REQUIRED WORK
What is needed is a word-for-word transcript of the listing, free of pictures.

(WORKING DATA Opens)

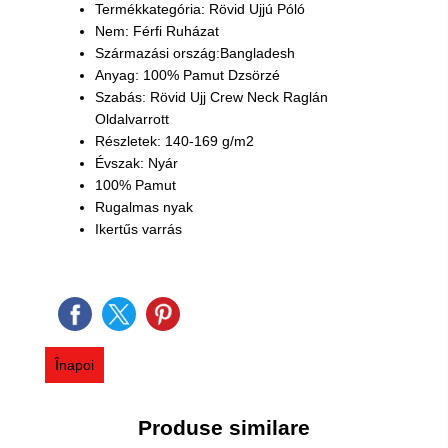
Termékkategória: Rövid Ujjú Póló
Nem: Férfi Ruházat
Származási ország:Bangladesh
Anyag: 100% Pamut Dzsörzé
Szabás: Rövid Ujj Crew Neck Raglán
Oldalvarrott
Részletek: 140-169 g/m2
Évszak: Nyár
100% Pamut
Rugalmas nyak
Ikertűs varrás
Înapoi
Produse similare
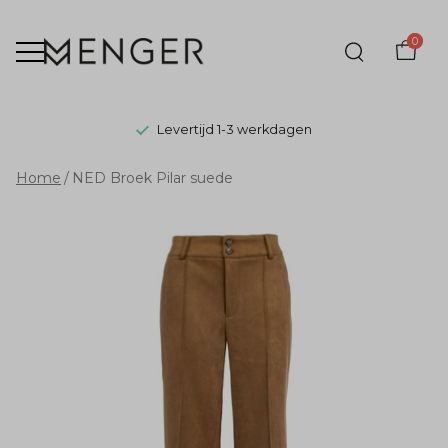
0
Levertijd 1-3 werkdagen
NED
Home
NED Broek Pilar suede
Broek
Pilar
suede
-
Menger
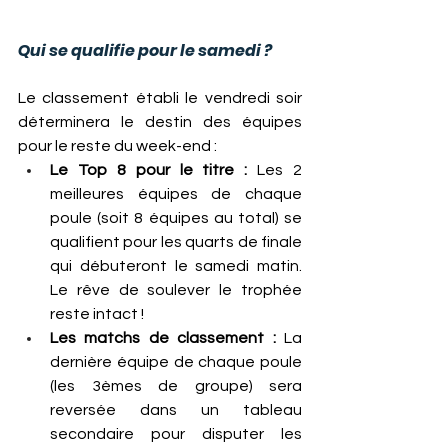
Qui se qualifie pour le samedi ?
Le classement établi le vendredi soir 
déterminera le destin des équipes 
pour le reste du week-end :
Le Top 8 pour le titre :
 Les 2 
meilleures équipes de chaque 
poule (soit 8 équipes au total) se 
qualifient pour les quarts de finale 
qui débuteront le samedi matin. 
Le rêve de soulever le trophée 
reste intact !
Les matchs de classement :
 La 
dernière équipe de chaque poule 
(les 3èmes de groupe) sera 
reversée dans un tableau 
secondaire pour disputer les 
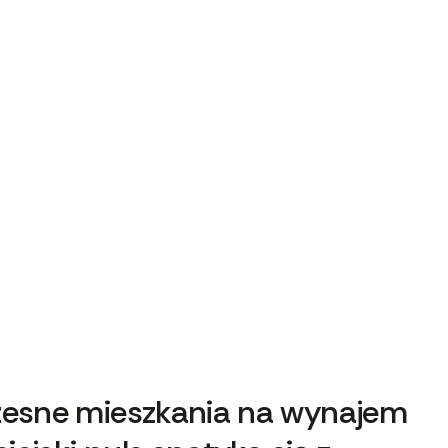
esne mieszkania na wynajem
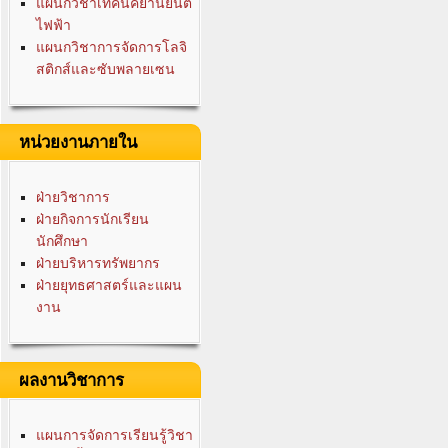
แผนกวิชาเทคนิคยานยนต์
ไฟฟ้า
แผนกวิชาการจัดการโลจิ
สติกส์และซับพลายเซน
หน่วยงานภายใน
ฝ่ายวิชาการ
ฝ่ายกิจการนักเรียน
นักศึกษา
ฝ่ายบริหารทรัพยากร
ฝ่ายยุทธศาสตร์และแผน
งาน
ผลงานวิชาการ
แผนการจัดการเรียนรู้วิชา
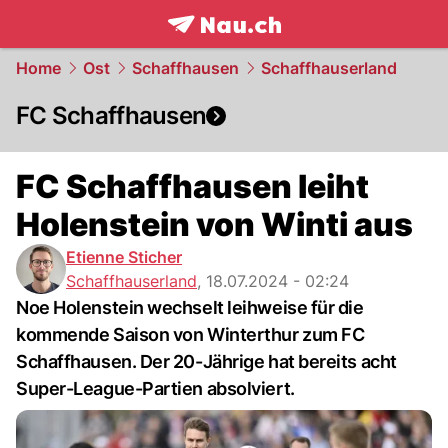
frontpage.
NAU.ch
Home
Ost
Schaffhausen
Schaffhauserland
FC Schaffhausen
FC Schaffhausen leiht
Holenstein von Winti aus
Etienne Sticher
Schaffhauserland
,
18.07.2024 - 02:24
Noe Holenstein wechselt leihweise für die
kommende Saison von Winterthur zum FC
Schaffhausen. Der 20-Jährige hat bereits acht
Super-League-Partien absolviert.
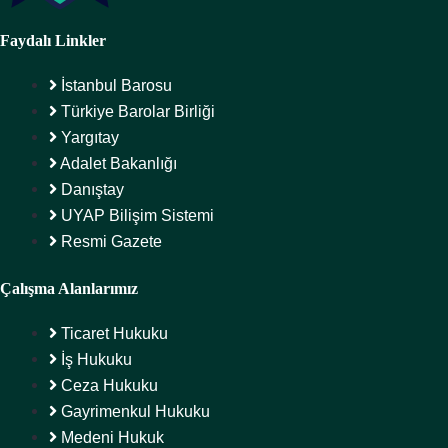
Faydalı Linkler
İstanbul Barosu
Türkiye Barolar Birliği
Yargıtay
Adalet Bakanlığı
Danıştay
UYAP Bilişim Sistemi
Resmi Gazete
Çalışma Alanlarımız
Ticaret Hukuku
İş Hukuku
Ceza Hukuku
Gayrimenkul Hukuku
Medeni Hukuk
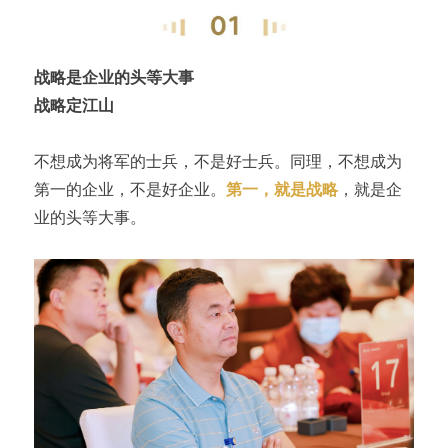
战略是企业的头等大事
战略定江山
不想成为将军的士兵，不是好士兵。同理，不想成为
第一的企业，不是好企业。
第一，就是战略
，就是企
业的头等大事。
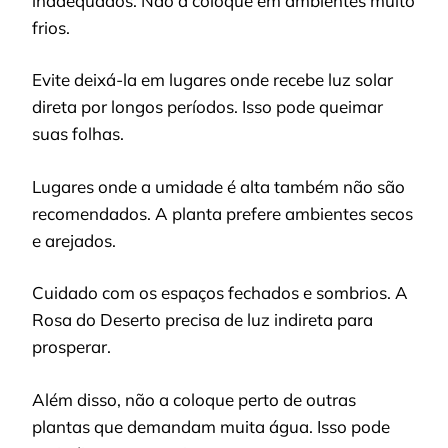
inadequados. Não a coloque em ambientes muito
frios.
Evite deixá-la em lugares onde recebe luz solar
direta por longos períodos. Isso pode queimar
suas folhas.
Lugares onde a umidade é alta também não são
recomendados. A planta prefere ambientes secos
e arejados.
Cuidado com os espaços fechados e sombrios. A
Rosa do Deserto precisa de luz indireta para
prosperar.
Além disso, não a coloque perto de outras
plantas que demandam muita água. Isso pode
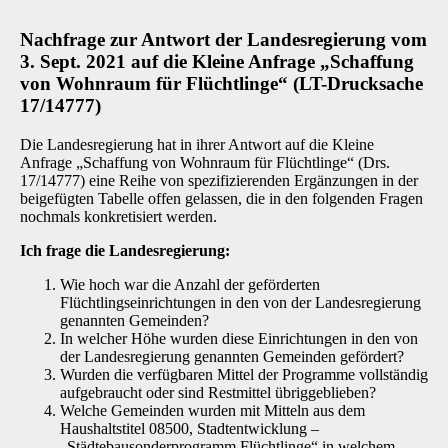
Nachfrage zur Antwort der Landesregierung vom
3. Sept. 2021 auf die Kleine Anfrage „Schaffung
von Wohnraum für Flüchtlinge“ (LT-Drucksache
17/14777)
Die Landesregierung hat in ihrer Antwort auf die Kleine
Anfrage „Schaffung von Wohnraum für Flüchtlinge“ (Drs.
17/14777) eine Reihe von spezifizierenden Ergänzungen in der
beigefügten Tabelle offen gelassen, die in den folgenden Fragen
nochmals konkretisiert werden.
Ich frage die Landesregierung:
Wie hoch war die Anzahl der geförderten
Flüchtlingseinrichtungen in den von der Landesregierung
genannten Gemeinden?
In welcher Höhe wurden diese Einrichtungen in den von
der Landesregierung genannten Gemeinden gefördert?
Wurden die verfügbaren Mittel der Programme vollständig
aufgebraucht oder sind Restmittel übriggeblieben?
Welche Gemeinden wurden mit Mitteln aus dem
Haushaltstitel 08500, Stadtentwicklung –
„Städtebausonderprogramm Flüchtlinge“ in welchem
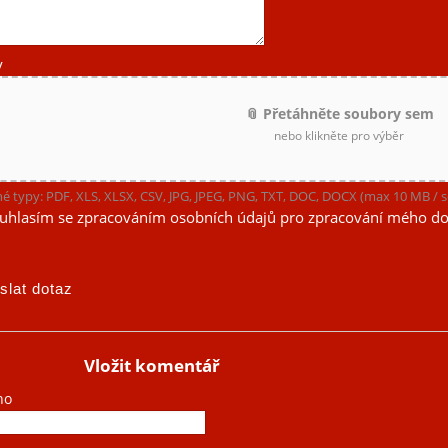
y
📎 Přetáhněte soubory sem
nebo klikněte pro výběr
é typy: PDF, XLS, XLSX, CSV, JPG, JPEG, PNG, TXT, DOC, DOCX (max 10 MB /
uhlasím se zpracováním osobních údajů pro zpracování mého do
Vložit komentář
no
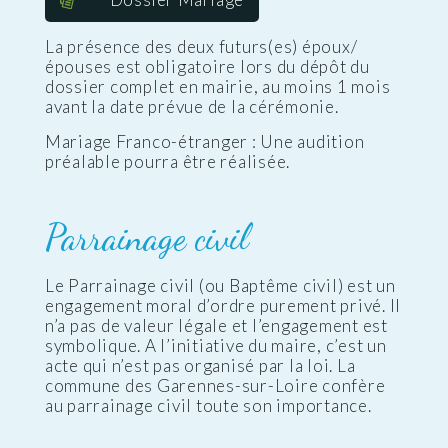
La présence des deux futurs(es) époux/
épouses est obligatoire lors du dépôt du
dossier complet en mairie, au moins 1 mois
avant la date prévue de la cérémonie.
Mariage Franco-étranger : Une audition
préalable pourra être réalisée.
Parrainage civil
Le Parrainage civil (ou Baptême civil) est un
engagement moral d’ordre purement privé. Il
n’a pas de valeur légale et l’engagement est
symbolique. A l’initiative du maire, c’est un
acte qui n’est pas organisé par la loi. La
commune des Garennes-sur-Loire confère
au parrainage civil toute son importance.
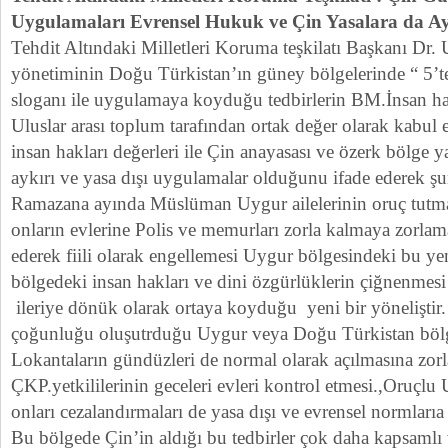
Uygulamaları Evrensel Hukuk ve Çin Yasalara da Ay
Tehdit Altındaki Milletleri Koruma teşkilatı Başkanı Dr. 
yönetiminin Doğu Türkistan’ın güney bölgelerinde “ 5’t
sloganı ile uygulamaya koyduğu tedbirlerin BM.İnsan hak
Uluslar arası toplum tarafından ortak değer olarak kabul
insan hakları değerleri ile Çin anayasası ve özerk bölge 
aykırı ve yasa dışı uygulamalar olduğunu ifade ederek şun
Ramazana ayında Müslüman Uygur ailelerinin oruç tutma
onların evlerine Polis ve memurları zorla kalmaya zorlama
ederek fiili olarak engellemesi Uygur bölgesindeki bu 
bölgedeki insan hakları ve dini özgürlüklerin çiğnenme
ileriye dönük olarak ortaya koyduğu yeni bir yöneliştir
çoğunluğu oluşutrduğu Uygur veya Doğu Türkistan bölg
Lokantaların gündüzleri de normal olarak açılmasına zorl
ÇKP.yetkililerinin geceleri evleri kontrol etmesi.,Oruçlu 
onları cezalandırmaları de yasa dışı ve evrensel normlarıa
Bu bölgede Çin’in aldığı bu tedbirler çok daha kapsamlı 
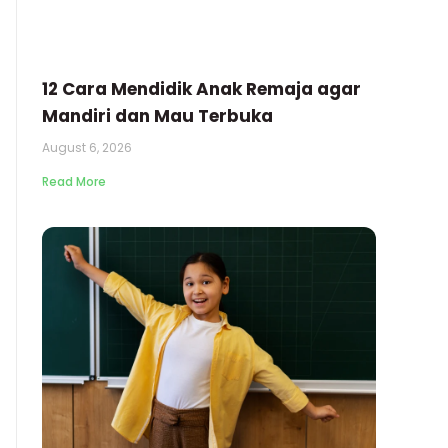
12 Cara Mendidik Anak Remaja agar
Mandiri dan Mau Terbuka
August 6, 2026
Read More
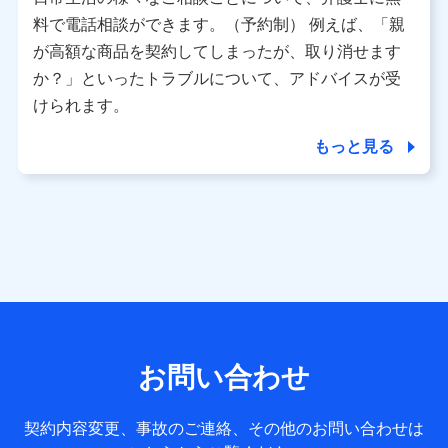
利用情報
料で電話相談ができます。（予約制） 例えば、「親
当社又は株式会社NTTドコモが提供する各種サービスなどの
ご契約・ご利用などに関する情報。例として、当社又は株式
が高額な商品を契約してしまったが、取り消せます
会社NTTドコモが提供する各種サービスのご契約状態・ご利
か？」といったトラブルについて、アドバイスが受
用履歴インターネット利用時の行動に関する情報、アプリケ
ーション利用時の行動に関する情報、購入されたサービスや
けられます。
商品の名称・購入場所・決済に関する情報、アンケートの回
答に関する情報などが含まれます。
もっと見る
保険関連サービス情報
当社又は株式会社NTTドコモが提供する保険関連サービスに
関して取得し、又は保有する情報。例として、見積請求受付
時、資料請求受付時又はユーザー登録受付時に提供いただい
た情報（氏名、住所、生年月日、性別、保険契約者と被保険
者の関係、保険加入の目的、保険商品の内容、保険料、保険
料のお支払方法、車のメーカーや走行距離などの情報、建物
の構造や築年数などの情報、ペットの種類や年齢など）及び
お客様との応対記録 （お客様に提示した比較見積の試算結
果情報、メールマガジンを提供した際のメール内容や送信履
歴の情報及び保険の更改案内等を提供した際のメール内容や
送信履歴などの情報）が含まれます。
お問い合わせ
保険契約情報
当社又は株式会社NTTドコモが取得し、又は保有する保険契
約に関する情報。例として、保険契約者及び被保険者の氏
契約内容変更、事故のご連絡、その他のお問い合わせは
名、住所、生年月日、性別、保険契約者と被保険者の関係、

(WORKING DATA Closes)

YOUR RESPONSE
Termékkategória: Rövid Ujjú Póló
Nem: Férfi Ruházat
Származási ország:Bangladesh
Anyag: 100% Pamut Dzsörzé
Szabás: Rövid Ujj Crew Neck Raglán
Oldalvarrott
Részletek: 140-169 g/m2
Évszak: Nyár
100% Pamut
Rugalmas nyak
Ikertűs varrás
Înapoi
Produse similare
0
Levertijd 1-3 werkdagen
NED
Home
NED Broek Pilar suede
Broek
Pilar
suede
-
Menger
Qui se qualifie pour le samedi ?
Le classement établi le vendredi soir 
déterminera le destin des équipes 
pour le reste du week-end :
Le Top 8 pour le titre :
 Les 2 
meilleures équipes de chaque 
poule (soit 8 équipes au total) se 
qualifient pour les quarts de finale 
qui débuteront le samedi matin. 
Le rêve de soulever le trophée 
reste intact !
Les matchs de classement :
 La 
dernière équipe de chaque poule 
(les 3èmes de groupe) sera 
reversée dans un tableau 
secondaire pour disputer les 
esne mieszkania na wynajem
แผนกวิชาเทคนิคยานยนต์
ไฟฟ้า
แผนกวิชาการจัดการโลจิ
สติกส์และซับพลายเซน
หน่วยงานภายใน
ฝ่ายวิชาการ
ฝ่ายกิจการนักเรียน
นักศึกษา
ฝ่ายบริหารทรัพยากร
ฝ่ายยุทธศาสตร์และแผน
งาน
ผลงานวิชาการ
แผนการจัดการเรียนรู้วิชา
frontpage.
NAU.ch
Home
Ost
Schaffhausen
Schaffhauserland
FC Schaffhausen
FC Schaffhausen leiht
Holenstein von Winti aus
Etienne Sticher
Schaffhauserland
,
18.07.2024 - 02:24
Noe Holenstein wechselt leihweise für die
kommende Saison von Winterthur zum FC
Schaffhausen. Der 20-Jährige hat bereits acht
Super-League-Partien absolviert.
Faydalı Linkler
İstanbul Barosu
Türkiye Barolar Birliği
Yargıtay
Adalet Bakanlığı
Danıştay
UYAP Bilişim Sistemi
Resmi Gazete
Çalışma Alanlarımız
Ticaret Hukuku
İş Hukuku
Ceza Hukuku
Gayrimenkul Hukuku
Medeni Hukuk
战略是企业的头等大事
战略定江山
不想成为将军的士兵，不是好士兵。同理，不想成为
第一的企业，不是好企业。
第一，就是战略
，就是企
业的头等大事。
inadequados. Não a coloque em ambientes muito
frios.
Evite deixá-la em lugares onde recebe luz solar
direta por longos períodos. Isso pode queimar
suas folhas.
Lugares onde a umidade é alta também não são
recomendados. A planta prefere ambientes secos
e arejados.
Cuidado com os espaços fechados e sombrios. A
Rosa do Deserto precisa de luz indireta para
prosperar.
Além disso, não a coloque perto de outras
plantas que demandam muita água. Isso pode
Nachfrage zur Antwort der Landesregierung vom
3. Sept. 2021 auf die Kleine Anfrage „Schaffung
von Wohnraum für Flüchtlinge“ (LT-Drucksache
17/14777)
Die Landesregierung hat in ihrer Antwort auf die Kleine
Anfrage „Schaffung von Wohnraum für Flüchtlinge“ (Drs.
17/14777) eine Reihe von spezifizierenden Ergänzungen in der
beigefügten Tabelle offen gelassen, die in den folgenden Fragen
nochmals konkretisiert werden.
Ich frage die Landesregierung:
Wie hoch war die Anzahl der geförderten
Flüchtlingseinrichtungen in den von der Landesregierung
genannten Gemeinden?
In welcher Höhe wurden diese Einrichtungen in den von
der Landesregierung genannten Gemeinden gefördert?
Wurden die verfügbaren Mittel der Programme vollständig
aufgebraucht oder sind Restmittel übriggeblieben?
Welche Gemeinden wurden mit Mitteln aus dem
Haushaltstitel 08500, Stadtentwicklung –
„Städtebausonderprogramm Flüchtlinge“ in welchem
y
📎 Přetáhněte soubory sem
nebo klikněte pro výběr
é typy: PDF, XLS, XLSX, CSV, JPG, JPEG, PNG, TXT, DOC, DOCX (max 10 MB /
uhlasím se zpracováním osobních údajů pro zpracování mého do
Vložit komentář
no
La présence des deux futurs(es) époux/
épouses est obligatoire lors du dépôt du
dossier complet en mairie, au moins 1 mois
avant la date prévue de la cérémonie.
Mariage Franco-étranger : Une audition
préalable pourra être réalisée.
Parrainage civil
Le Parrainage civil (ou Baptême civil) est un
engagement moral d’ordre purement privé. Il
n’a pas de valeur légale et l’engagement est
symbolique. A l’initiative du maire, c’est un
acte qui n’est pas organisé par la loi. La
commune des Garennes-sur-Loire confère
au parrainage civil toute son importance.
Uygulamaları Evrensel Hukuk ve Çin Yasalara da Ay
Tehdit Altındaki Milletleri Koruma teşkilatı Başkanı Dr. 
yönetiminin Doğu Türkistan’ın güney bölgelerinde “ 5’t
sloganı ile uygulamaya koyduğu tedbirlerin BM.İnsan hak
Uluslar arası toplum tarafından ortak değer olarak kabul
insan hakları değerleri ile Çin anayasası ve özerk bölge 
aykırı ve yasa dışı uygulamalar olduğunu ifade ederek şun
Ramazana ayında Müslüman Uygur ailelerinin oruç tutma
onların evlerine Polis ve memurları zorla kalmaya zorlama
ederek fiili olarak engellemesi Uygur bölgesindeki bu 
bölgedeki insan hakları ve dini özgürlüklerin çiğnenme
ileriye dönük olarak ortaya koyduğu yeni bir yöneliştir
çoğunluğu oluşutrduğu Uygur veya Doğu Türkistan bölg
Lokantaların gündüzleri de normal olarak açılmasına zorl
ÇKP.yetkililerinin geceleri evleri kontrol etmesi.,Oruçlu 
onları cezalandırmaları de yasa dışı ve evrensel normlarıa
Bu bölgede Çin’in aldığı bu tedbirler çok daha kapsamlı 
12 Cara Mendidik Anak Remaja agar
Mandiri dan Mau Terbuka
August 6, 2026
Read More
利用情報
料で電話相談ができます。（予約制） 例えば、「親
当社又は株式会社NTTドコモが提供する各種サービスなどの
ご契約・ご利用などに関する情報。例として、当社又は株式
が高額な商品を契約してしまったが、取り消せます
会社NTTドコモが提供する各種サービスのご契約状態・ご利
か？」といったトラブルについて、アドバイスが受
用履歴インターネット利用時の行動に関する情報、アプリケ
ーション利用時の行動に関する情報、購入されたサービスや
けられます。
商品の名称・購入場所・決済に関する情報、アンケートの回
答に関する情報などが含まれます。
もっと見る
保険関連サービス情報
当社又は株式会社NTTドコモが提供する保険関連サービスに
関して取得し、又は保有する情報。例として、見積請求受付
時、資料請求受付時又はユーザー登録受付時に提供いただい
た情報（氏名、住所、生年月日、性別、保険契約者と被保険
者の関係、保険加入の目的、保険商品の内容、保険料、保険
料のお支払方法、車のメーカーや走行距離などの情報、建物
の構造や築年数などの情報、ペットの種類や年齢など）及び
お客様との応対記録 （お客様に提示した比較見積の試算結
果情報、メールマガジンを提供した際のメール内容や送信履
歴の情報及び保険の更改案内等を提供した際のメール内容や
送信履歴などの情報）が含まれます。
お問い合わせ
保険契約情報
当社又は株式会社NTTドコモが取得し、又は保有する保険契
約に関する情報。例として、保険契約者及び被保険者の氏
契約内容変更、事故のご連絡、その他のお問い合わせは
名、住所、生年月日、性別、保険契約者と被保険者の関係、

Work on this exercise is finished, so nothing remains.